Ode à Charles Fourier
En ce temps-là je ne te connaissais que de vue
Je ne sais même plus comment tu es habillé
Dans le genre neutre sans doute on ne fait pas mieux
Mais on ne saurait trop complimenter les édiles
De t'avoir fait surgir à la proue des boulevards extérieurs
C'est ta place aux heures de fort tangage
Quand la ville se soulève
Et que de proche en proche la fureur de la mer gagne ces coteaux tout spirituels
Dont la dernière treille porte les étoiles
Ou plus souvent quand s'organise la grande battue nocturne du désir
Dans une forêt dont tous les oiseaux sont de flammes
Et aussi chaque fois qu'une pire rafale découvre à la carène
Une plaie éblouissante qui est la criée aux sirènes
Je ne pensais pas que tu étais à ton poste
Et voilà qu'un petit matin de 1937
Tiens il y avait autour de cent ans que tu étais mort
En passant j'ai aperçu un très frais bouquet de violettes à tes pieds
Il est rare qu'on fleurisse les statues à Paris
Je ne parle pas des chienneries destinées à mouvoir le troupeau
Et la main qui s'est perdue vers toi d'un long sillage égare aussi ma mémoire
Ce dut être une fine main gantée de femme
On aimait s'en abriter pour regarder au loin
Sans trop y prendre garde aux jours qui suivirent j'observai que le bouquet
était renouvelé
La rosée et lui ne faisaient qu'un
Et toi rien ne t'eut fait détourner les yeux des boues diamantifères de la place Clichy
Fourier es-tu toujours là
Comme au temps où tu t'entêtais dans tes plis de bronze à faire dévier le train
des baraques foraines
Depuis qu'elles ont disparu c'est toi qui es incandescent
Toi qui ne parlais que de lier vois tout s'est délié
Et sens dessus dessous on a redescendu la côte
Les lèvres entrouvertes des enfants boudant le sein des mères dénudées
Et ces nacres d'épaules et ces fesses gardant leur duvet
S'amalgament en un seul bloc compact et mat d'écume de mer
Que saute un filet de sang
Sur un autre plan
Car les images les plus vives sont les plus fugaces
La manche du temps hume la muscade
Et fait saillir la manchette aveuglante de la vie
Sur un autre plan
D'aucuns se prennent à choyer dans les éboulis au bord des mares
Des espèces qui paraissent en voie de s'encroûter définitivement
Mais qui les circonstances aidant ne semblent pas incapables d'une nouvelle reptation
Et passent pour nourrir volontiers leur vermine
On répugne à trancher leurs œufs sans coque
Leur frai immémorial glisse sur la peur
Tu les a connues aussi bien que moi
Mais tu ne peux savoir comme elles sont sorties lissées et goulues de l'hivernage
Tu pensais que sur terre la création d'essai qui avait nécessité des modèles
carnassiers d'ample dimension n'avait pas résisté au premier déluge alors
que précisais-tu une deuxième création sur l'Ancien Continent et une
troisième en Amérique avaient trouvé grâce devant un second déluge de
sorte que l'homme qui en était issu pouvait attendre de pied ferme et même
qu'il lui appartenait de précipiter à son avantage les créations 4, 5, etc…

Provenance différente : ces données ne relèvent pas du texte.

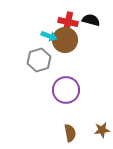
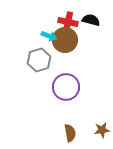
purple circle: moved 3 px up
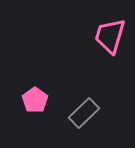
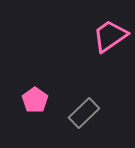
pink trapezoid: rotated 39 degrees clockwise
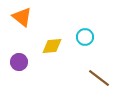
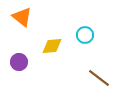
cyan circle: moved 2 px up
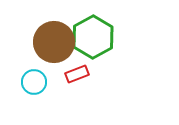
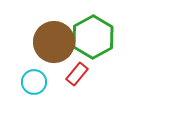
red rectangle: rotated 30 degrees counterclockwise
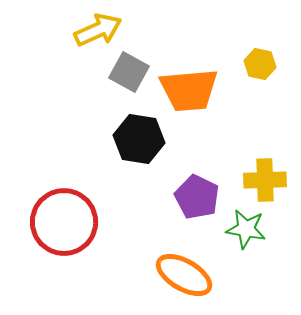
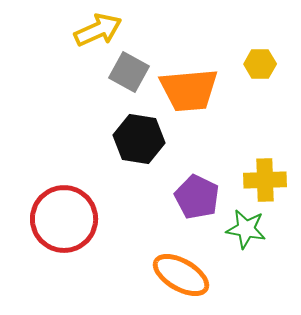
yellow hexagon: rotated 12 degrees counterclockwise
red circle: moved 3 px up
orange ellipse: moved 3 px left
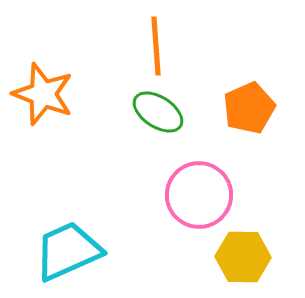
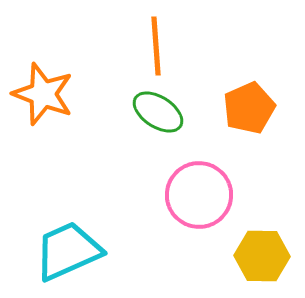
yellow hexagon: moved 19 px right, 1 px up
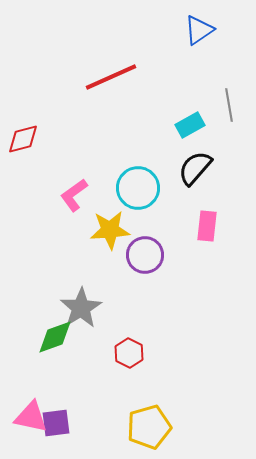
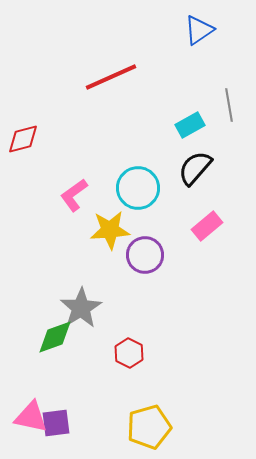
pink rectangle: rotated 44 degrees clockwise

Dieu de la progression pardonne-moi c'est toujours le même mobilier
On n'est pas mieux pourvu sous le rapport des contre-moules antirat et antipunaise
Par ma foi les grands hagards de la faune préhistorique
Ne sont pas si loin ils gouvernent la conception de l'univers
Et prêtent leur peau halitueuse aux ouvrages des hommes
Pour savoir comme aujourd'hui le commun des mortels prend son sort
Tâche de surprendre le regard du lamantin
Qui se prélasse au zoo dans sa baignoire d'eau tiède
Il t'en dira long sur la vigueur des idéaux
Et te donnera la mesure de l'effort qui a été fourni
Dans la voie de l’industrie attrayante
Par la même occasion
Tu ne manqueras pas de t'enquérir des charognards
Et tu verras s'ils ont perdu de leur superbe
Le rideau jumeau soulevé
Tu seras admis à contempler dans son sacre
Une main de sang empreinte à l'endroit du cœur sur son tablier impeccable
le boucher-soleil
Se donnant le ballet de ses crochets nickelés
Pendant que les cynocéphales de l'épicerie
Comblés d'égards en ces jours de disette et de marché noir
A ton approche feront miroiter leur côté luxueux
Parmi les mesures que tu préconisais pour rétablir l'équilibre de population
(Nombre de consommateurs proportionné aux forces productives)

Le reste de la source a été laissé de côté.